Thanks for your reply. Yes, I flashed esphome on the Shelly and, ideally, the described behaviour would work without HA (I like to have as much functionality implemented standalone in esphome, e.g. in case the HA machine is down or so).
Thanks also to you for your reply. I actually saw the delayed_{on,off,on_off} options in the documentation and felt this could be a potential solution. But I couldn’t figure out how exactly this could be done.
As I wrote - the very first (on) signal I want the shelly to react to (switch the light on) and the following (off) signals I want to ignore.
… Thinking about this more now - I essentially need to “filter out” the off events, i.e. if I set a delayed_off time that is larger than the off signal generated by the stairway lighting timer then it should work, right?!
If this is all controlled in Home Assistant, then it’s easy to do.
You just write an automation that’s triggered by the Shelly’s transition to ‘on’, and don’t write one that’s triggered by its transition to ‘off’.
which “both devices” do you mean? the Shelly and the time? The problem is that the LED spots that we have are way to bright so I want to dim them → By means of a Shelly between the timer and the spots. Permanent power source for the Shelly is not a problem but that the “input” coming from the timer (as is common for these) has these “blinks” where the power is briefly interrupted to indicate that the lights will turn off completely soon. Those I don’t want the Shelly to react to
power -> the blink thingy -> Shelly -> light (the non flashing)
-> the flashing light
Can’t you seperate these things, like so?
power -> Shelly -> light
-> the blink thingy -> flashing light
I’m asking, because I don’t see the need to run both things together, if not something else is hindering you to seperate these. It would also have the advantage, that you can control both things without the other interfering. Or am I missing something here?

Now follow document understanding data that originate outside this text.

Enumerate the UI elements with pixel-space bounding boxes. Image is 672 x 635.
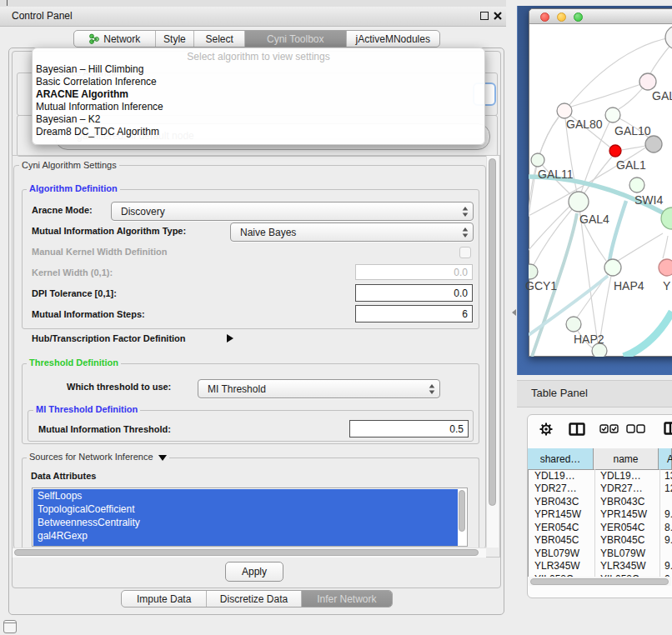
mi-steps-field[interactable]: 6 xyxy=(355,305,473,322)
hub-definition-label[interactable]: Hub/Transcription Factor Definition xyxy=(32,333,186,343)
tab-network-label: Network xyxy=(103,33,140,45)
table-panel-title: Table Panel xyxy=(531,387,588,399)
popup-item[interactable]: Basic Correlation Inference xyxy=(34,76,157,88)
popup-item-selected[interactable]: ARACNE Algorithm xyxy=(34,88,128,101)
list-item[interactable]: gal4RGexp xyxy=(33,529,458,542)
node-label: GAL1 xyxy=(616,158,646,172)
column-header-name[interactable]: name xyxy=(594,448,659,469)
tab-style-label: Style xyxy=(163,33,186,45)
control-panel-titlebar xyxy=(0,7,506,27)
column-header-clipped[interactable]: A xyxy=(659,448,672,469)
popup-item[interactable]: Mutual Information Inference xyxy=(34,101,163,113)
node-label: GAL80 xyxy=(566,118,603,131)
tab-jactivemnodules[interactable]: jActiveMNodules xyxy=(346,31,439,47)
mi-type-combobox[interactable]: Naive Bayes xyxy=(230,222,474,242)
application: Control Panel Network Style Select Cyni … xyxy=(0,0,672,635)
popup-item[interactable]: Bayesian – Hill Climbing xyxy=(34,63,143,76)
which-threshold-combobox[interactable]: MI Threshold xyxy=(198,379,440,398)
column-header-shared[interactable]: shared… xyxy=(528,448,594,469)
zoom-traffic-light[interactable] xyxy=(574,12,583,22)
table-horizontal-scrollbar-thumb[interactable] xyxy=(530,578,669,585)
table-header-row: shared… name A xyxy=(528,448,672,470)
mi-threshold-title: MI Threshold Definition xyxy=(33,404,140,414)
float-icon[interactable] xyxy=(480,12,489,20)
popup-item[interactable]: Dream8 DC_TDC Algorithm xyxy=(34,126,159,138)
list-item[interactable]: TopologicalCoefficient xyxy=(33,502,458,516)
select-all-icon[interactable] xyxy=(599,424,619,433)
which-threshold-label: Which threshold to use: xyxy=(67,382,171,392)
tab-infer-network-label: Infer Network xyxy=(317,593,376,605)
attribute-list-scrollbar[interactable] xyxy=(459,490,465,532)
tab-network[interactable]: Network xyxy=(74,31,155,47)
data-attributes-list[interactable]: SelfLoops TopologicalCoefficient Between… xyxy=(32,488,468,547)
table-row[interactable]: YPR145WYPR145W9. xyxy=(529,508,672,522)
table-row[interactable]: YBR043CYBR043C xyxy=(529,495,672,508)
tab-jactivemnodules-label: jActiveMNodules xyxy=(356,33,430,45)
algorithm-popup: Select algorithm to view settings Bayesi… xyxy=(32,48,485,145)
node-label: Y xyxy=(663,279,670,292)
dpi-tolerance-label: DPI Tolerance [0,1]: xyxy=(32,288,117,298)
node-label: GAL4 xyxy=(579,212,609,226)
node-label: HAP4 xyxy=(614,279,644,292)
node-table[interactable]: YDL19…YDL19…13 YDR27…YDR27…12 YBR043CYBR… xyxy=(528,469,672,577)
data-attributes-label: Data Attributes xyxy=(31,471,96,481)
mi-type-value: Naive Bayes xyxy=(240,227,296,238)
tab-select-label: Select xyxy=(206,33,233,45)
threshold-definition-title: Threshold Definition xyxy=(27,358,121,368)
tab-cyni-toolbox-label: Cyni Toolbox xyxy=(267,33,323,45)
close-traffic-light[interactable] xyxy=(540,12,549,22)
hub-expand-arrow-icon[interactable] xyxy=(227,334,233,342)
tab-select[interactable]: Select xyxy=(193,31,244,47)
sources-title-text: Sources for Network Inference xyxy=(29,452,153,462)
close-icon[interactable] xyxy=(493,11,503,21)
settings-horizontal-scrollbar-thumb[interactable] xyxy=(14,549,479,556)
aracne-mode-combobox[interactable]: Discovery xyxy=(111,202,474,221)
table-row[interactable]: YDL19…YDL19…13 xyxy=(529,469,672,482)
top-strip xyxy=(0,0,506,7)
tab-cyni-toolbox[interactable]: Cyni Toolbox xyxy=(244,31,345,47)
node-label: GAL11 xyxy=(538,168,574,181)
manual-kernel-checkbox[interactable] xyxy=(459,247,471,258)
tab-impute-data[interactable]: Impute Data xyxy=(122,591,206,607)
table-row[interactable]: YBR045CYBR045C9. xyxy=(529,534,672,548)
popup-item[interactable]: Bayesian – K2 xyxy=(34,113,100,126)
tab-discretize-data[interactable]: Discretize Data xyxy=(206,591,300,607)
cyni-bottom-tabs: Impute Data Discretize Data Infer Networ… xyxy=(121,590,393,608)
node-label: GAL7 xyxy=(652,89,672,102)
popup-prompt: Select algorithm to view settings xyxy=(33,51,484,62)
node-label: HAP2 xyxy=(574,332,604,346)
partial-icon[interactable] xyxy=(664,422,672,436)
combo-arrows-icon xyxy=(462,227,469,238)
manual-kernel-label: Manual Kernel Width Definition xyxy=(32,247,167,257)
table-row[interactable]: YDR27…YDR27…12 xyxy=(529,482,672,496)
dpi-tolerance-field[interactable]: 0.0 xyxy=(355,284,473,302)
control-panel-tabs: Network Style Select Cyni Toolbox jActiv… xyxy=(73,30,440,48)
table-row[interactable]: YER054CYER054C8. xyxy=(529,521,672,534)
splitter-collapse-icon[interactable] xyxy=(512,309,516,316)
network-icon xyxy=(88,33,99,44)
mi-steps-label: Mutual Information Steps: xyxy=(32,309,145,319)
minimize-traffic-light[interactable] xyxy=(557,12,566,22)
kernel-width-field[interactable]: 0.0 xyxy=(355,264,473,280)
tab-style[interactable]: Style xyxy=(155,31,194,47)
apply-button[interactable]: Apply xyxy=(225,562,283,582)
aracne-mode-label: Aracne Mode: xyxy=(32,205,93,215)
table-row[interactable]: YLR345WYLR345W9. xyxy=(529,560,672,573)
sources-collapse-arrow-icon[interactable] xyxy=(158,455,167,461)
columns-icon[interactable] xyxy=(569,422,585,437)
network-window-titlebar xyxy=(529,9,672,24)
node-label: SWI4 xyxy=(634,193,663,207)
deselect-all-icon[interactable] xyxy=(626,424,645,433)
table-row[interactable]: YBL079WYBL079W xyxy=(529,547,672,560)
top-tick xyxy=(7,0,8,6)
control-panel-title: Control Panel xyxy=(12,10,73,22)
mi-threshold-field[interactable]: 0.5 xyxy=(349,420,469,438)
node-label: GAL10 xyxy=(614,124,651,138)
gear-icon[interactable] xyxy=(539,422,554,437)
minimized-panel-icon[interactable] xyxy=(3,620,17,633)
list-item[interactable]: BetweennessCentrality xyxy=(33,516,458,529)
tab-infer-network[interactable]: Infer Network xyxy=(301,591,392,607)
settings-vertical-scrollbar-thumb[interactable] xyxy=(489,158,496,506)
network-canvas[interactable] xyxy=(529,23,672,357)
list-item[interactable]: SelfLoops xyxy=(33,489,458,502)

Your description of the ‘blinks’ makes me wonder if they might not be shelly-caused at all.
For example, I have LED lamps that, if connected to a shelly dimmer will blink (rapidly) unless I run the Shelly app’s ‘calibrate’ function, which programs the dimmer not to fall below a certain level.
You are right - I could, of course, but then I’d have to run new wires all the way through the house from the distribution box to the lights in my particular case. Possible but I first wanted to see whether I can do this in software
If it turns out to be impossible there is no other way than what you described.
I know what you mean. No, it’s not that. It’s really the stairway lighting timer that causes these blinks. They are mandatory in houses with tenants so that somebody walking the stairs knows that the light will go off soon and won’t suddenly stand in the dark.
Thanks for the feedback. I’m sure, this is just me, but can’t you split the power at that point, where you are doing the junction right now? You should already have everything you need (in my imagination), but just need to switch some cables.
I’m not sure, that I can describe properly what I’m trying to say. If you are interested I could draw a pic…
If your automation is in Home Assistant, perhaps all you need is to use the “…off, for N seconds” variant of the trigger clause.
So when the stairway lights blink, they won’t be “off for at least N seconds” and your automation will ignore the blinking.
And once they go off, and stay off, your automation will trigger and do what you want, such as turn off the entry light.
I currently don’t have a junction I have one cable (live, neutral, ground) going from the timer all the way to the entrance. The timer briefly switches the power off during the mentioned blinks on this one cable.
And from that cable you’re powering the Shelly? That would mean, it has no power during the off-states of the timer?
I still don’t get how you wired that all up. If you have the Shelly powered via a different cable, you should be able to work totally seperated from the timer. If not, the Shelly would be powerless for some (milli)seconds, so that won’t work either.